LipoScience back to drawing board after FDA rebuff

LipoScience ($LPDX) has voluntarily withdrawn an FDA application for its heart disease diagnostic, the test's second setback in just over a year.

The company's diagnostic is designed to use patients' high-density lipoprotein particle (HDL-P) numbers to help manage the treatment of coronary heart disease, but its existing data apparently wasn't enough for the FDA, and LipoScience said in a regulatory filing that it would keep working with the agency and come back with more clinical results later. The company couldn't specify a timeline.

As the Triangle Business Journal notes, this isn't LipoScience's first spot of trouble with the test. The company yanked a similar application for FDA clearance last year after the agency took issue with two supporting studies, questioning whether the specimens and trial criteria were outdated, according to the Journal.

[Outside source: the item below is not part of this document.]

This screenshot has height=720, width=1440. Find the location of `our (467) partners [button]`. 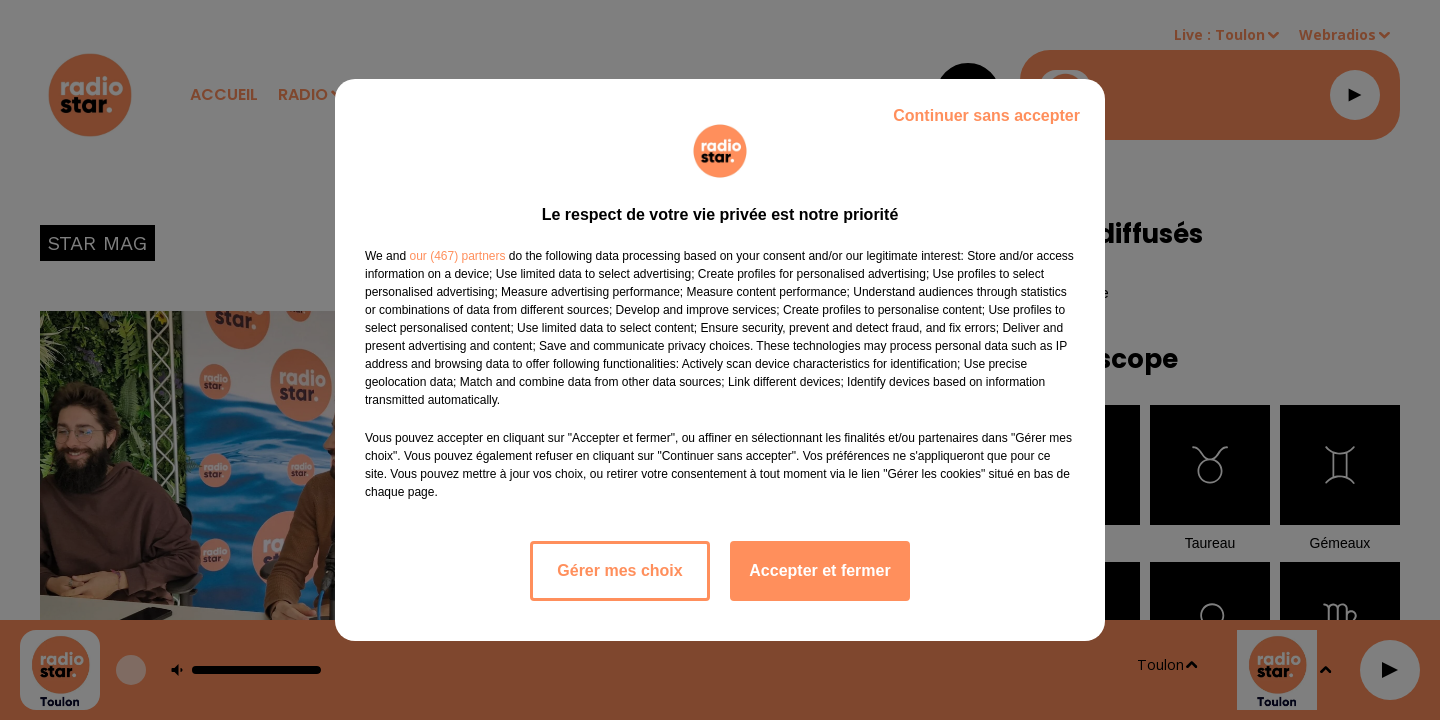

our (467) partners [button] is located at coordinates (457, 256).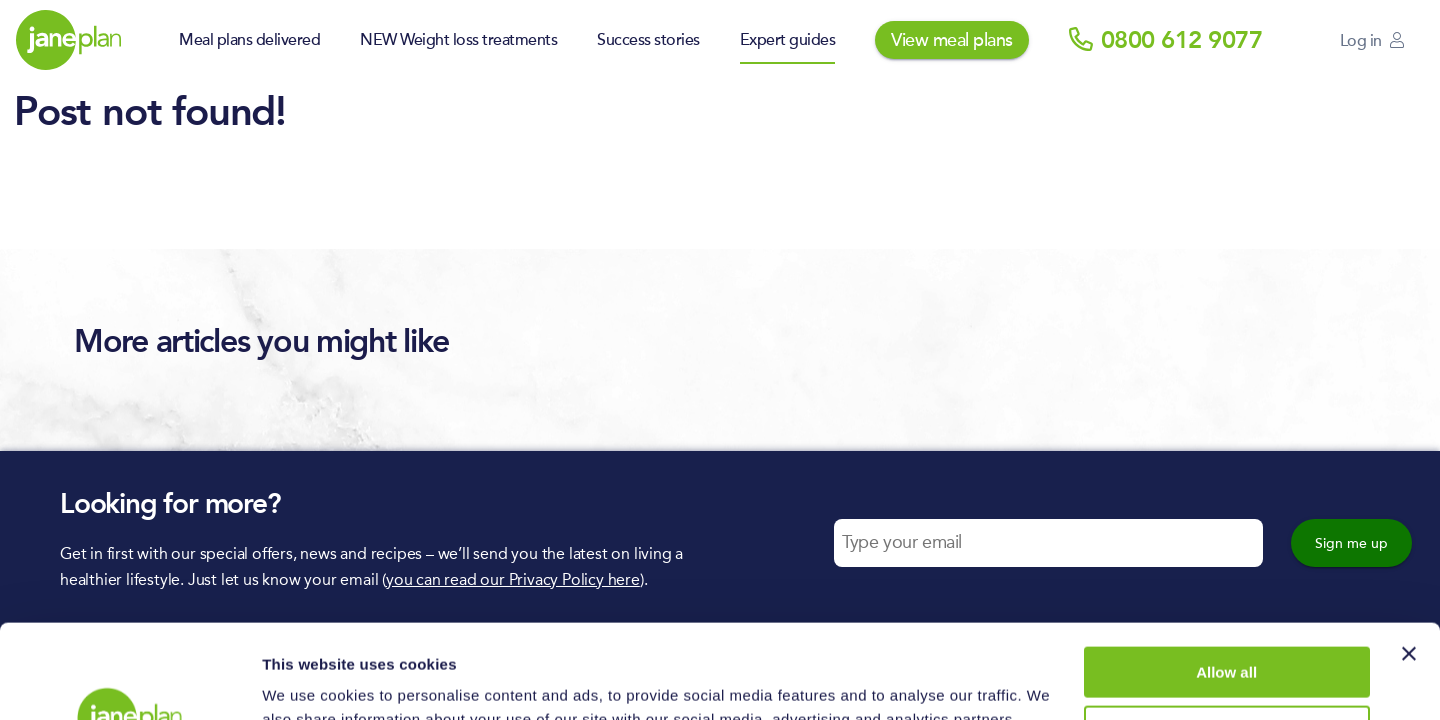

LipoScience jumped on the Nasdaq through a $40 million IPO back in January, riding strong results from its NMR LipoProfile test, a nuclear magnetic resonance detection test that can determine a patient's low-density lipoprotein particle (LDL-P) number from a blood sample. The test works on LipoScience's FDA-cleared Vantera analyzer, a device the company is working to expand around the world.

The company has had to weather some management upheaval since then, this month watching CEO Richard Brajer step down after 10 years and CMO Robert Honigberg depart for "family-related reasons," the Journal points out. LipoScience's shares have dropped nearly 52% to $5.08 since opening at $10.45 in January.